Barnum's American Museum


Barnum's Amercian Museum was a museum in "Whitman's New York."  He was recorded as going there at least a couple times and he even interviewed Mr. Barnum himself whose vision of the museum was to show what life is.  He is quoted as saying, "here it is life" (240).  I feel like Whitman would be intrigued with the attractions of the museum.  There was a Lecture Room, wax museum, zoo, and theatre.  All attractions that have to do with the arts, with the art of imagination and nature.

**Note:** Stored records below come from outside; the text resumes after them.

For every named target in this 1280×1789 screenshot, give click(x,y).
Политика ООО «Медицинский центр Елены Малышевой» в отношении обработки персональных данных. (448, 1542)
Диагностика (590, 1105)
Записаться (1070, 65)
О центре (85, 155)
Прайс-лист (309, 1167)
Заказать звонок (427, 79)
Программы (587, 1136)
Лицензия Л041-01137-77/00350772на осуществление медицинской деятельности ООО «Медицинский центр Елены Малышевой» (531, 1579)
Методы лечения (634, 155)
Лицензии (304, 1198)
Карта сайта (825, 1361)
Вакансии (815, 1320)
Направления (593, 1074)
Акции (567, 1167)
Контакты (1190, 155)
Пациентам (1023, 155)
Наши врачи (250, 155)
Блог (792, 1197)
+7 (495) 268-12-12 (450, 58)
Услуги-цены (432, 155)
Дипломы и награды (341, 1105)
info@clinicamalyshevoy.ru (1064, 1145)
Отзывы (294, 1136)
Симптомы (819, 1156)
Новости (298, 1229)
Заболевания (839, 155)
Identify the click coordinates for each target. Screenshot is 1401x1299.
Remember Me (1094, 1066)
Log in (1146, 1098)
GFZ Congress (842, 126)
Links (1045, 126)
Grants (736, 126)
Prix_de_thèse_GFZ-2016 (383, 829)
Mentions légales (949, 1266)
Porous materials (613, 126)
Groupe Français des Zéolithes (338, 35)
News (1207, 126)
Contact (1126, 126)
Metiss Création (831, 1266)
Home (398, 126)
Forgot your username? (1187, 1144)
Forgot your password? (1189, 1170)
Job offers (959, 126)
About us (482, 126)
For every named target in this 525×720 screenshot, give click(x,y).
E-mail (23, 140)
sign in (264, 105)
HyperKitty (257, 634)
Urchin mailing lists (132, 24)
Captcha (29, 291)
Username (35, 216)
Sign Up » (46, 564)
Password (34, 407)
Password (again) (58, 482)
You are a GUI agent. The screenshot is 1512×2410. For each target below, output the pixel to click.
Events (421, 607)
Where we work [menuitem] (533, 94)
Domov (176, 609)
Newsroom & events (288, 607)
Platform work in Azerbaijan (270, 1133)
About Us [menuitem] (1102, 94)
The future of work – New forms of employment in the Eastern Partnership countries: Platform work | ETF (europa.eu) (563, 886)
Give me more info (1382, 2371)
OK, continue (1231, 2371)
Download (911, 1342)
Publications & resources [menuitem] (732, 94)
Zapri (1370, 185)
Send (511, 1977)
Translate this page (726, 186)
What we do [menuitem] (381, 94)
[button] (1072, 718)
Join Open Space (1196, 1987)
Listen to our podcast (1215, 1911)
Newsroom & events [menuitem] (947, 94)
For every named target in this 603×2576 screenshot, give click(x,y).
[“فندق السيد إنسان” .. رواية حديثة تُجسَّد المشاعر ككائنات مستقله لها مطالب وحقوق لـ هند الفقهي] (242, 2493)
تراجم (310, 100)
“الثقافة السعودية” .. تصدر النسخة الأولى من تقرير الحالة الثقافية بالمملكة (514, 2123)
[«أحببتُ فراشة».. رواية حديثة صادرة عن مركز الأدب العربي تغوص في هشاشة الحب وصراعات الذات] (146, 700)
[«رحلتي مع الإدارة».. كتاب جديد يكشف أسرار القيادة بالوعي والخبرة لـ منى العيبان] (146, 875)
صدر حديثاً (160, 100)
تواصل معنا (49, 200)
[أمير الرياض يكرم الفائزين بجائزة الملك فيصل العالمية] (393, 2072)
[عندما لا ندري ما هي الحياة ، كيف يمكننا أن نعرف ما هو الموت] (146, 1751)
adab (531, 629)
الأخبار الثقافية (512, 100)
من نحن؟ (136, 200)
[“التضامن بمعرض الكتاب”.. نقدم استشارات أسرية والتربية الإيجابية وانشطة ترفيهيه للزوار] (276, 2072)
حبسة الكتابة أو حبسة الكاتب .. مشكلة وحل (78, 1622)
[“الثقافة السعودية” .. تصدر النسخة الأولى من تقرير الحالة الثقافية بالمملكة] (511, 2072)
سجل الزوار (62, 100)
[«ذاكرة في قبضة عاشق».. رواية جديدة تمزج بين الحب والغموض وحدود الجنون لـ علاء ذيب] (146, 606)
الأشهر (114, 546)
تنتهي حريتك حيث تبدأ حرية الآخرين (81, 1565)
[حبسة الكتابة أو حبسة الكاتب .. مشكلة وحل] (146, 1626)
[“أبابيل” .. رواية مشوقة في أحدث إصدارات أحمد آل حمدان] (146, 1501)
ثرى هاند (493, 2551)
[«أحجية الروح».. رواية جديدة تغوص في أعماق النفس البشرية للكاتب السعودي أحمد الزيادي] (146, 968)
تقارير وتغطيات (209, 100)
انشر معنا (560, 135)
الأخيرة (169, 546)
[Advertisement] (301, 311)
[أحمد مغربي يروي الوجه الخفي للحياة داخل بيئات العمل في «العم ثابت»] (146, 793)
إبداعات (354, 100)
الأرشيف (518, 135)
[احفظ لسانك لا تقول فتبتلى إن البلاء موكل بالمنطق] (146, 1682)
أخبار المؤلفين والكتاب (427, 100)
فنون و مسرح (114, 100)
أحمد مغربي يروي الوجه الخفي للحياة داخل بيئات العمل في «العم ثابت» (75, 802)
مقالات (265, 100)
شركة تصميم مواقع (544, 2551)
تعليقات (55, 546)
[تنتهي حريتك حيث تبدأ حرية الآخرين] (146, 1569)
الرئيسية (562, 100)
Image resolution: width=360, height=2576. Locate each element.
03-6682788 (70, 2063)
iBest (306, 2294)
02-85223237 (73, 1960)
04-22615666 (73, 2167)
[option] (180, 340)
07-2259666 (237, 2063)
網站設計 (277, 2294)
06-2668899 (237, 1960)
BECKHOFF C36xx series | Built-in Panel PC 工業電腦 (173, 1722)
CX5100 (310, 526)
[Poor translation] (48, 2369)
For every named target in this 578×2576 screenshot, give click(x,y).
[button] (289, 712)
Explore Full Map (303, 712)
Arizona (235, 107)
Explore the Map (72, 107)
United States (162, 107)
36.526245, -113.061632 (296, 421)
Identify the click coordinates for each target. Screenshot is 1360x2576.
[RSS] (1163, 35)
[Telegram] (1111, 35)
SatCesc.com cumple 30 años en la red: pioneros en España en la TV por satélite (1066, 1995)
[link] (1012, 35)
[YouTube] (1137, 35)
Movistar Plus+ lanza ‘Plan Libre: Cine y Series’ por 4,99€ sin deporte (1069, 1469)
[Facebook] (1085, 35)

I see Whitman going here to experience the quirkiness of life.  There were such things as a mummified monkey and exotic animals.  The types of people going here would be an eclectic mix as well since the items in the attractions were probably not part of the social norm.   It seems that Whitman is very conscious of the people around him which could mean that he would be the type to enjoy people watching.  In an excerpt from Specimen Days, Broadway Sights, he describes Edgar Allan Poe.  "I have a distinct and pleasing remembrance of his looks, voice, manner and matter; very kindly human, but subdued, perhaps a little jaded.  For another of my reminiscences..a bent feeble but stout-built very old man, bearded, swathed in rich furs, with a great ermine cap on his head..."  His descriptions are so specific.

Unfortunately, Barnum's American Museum burned down in 1865.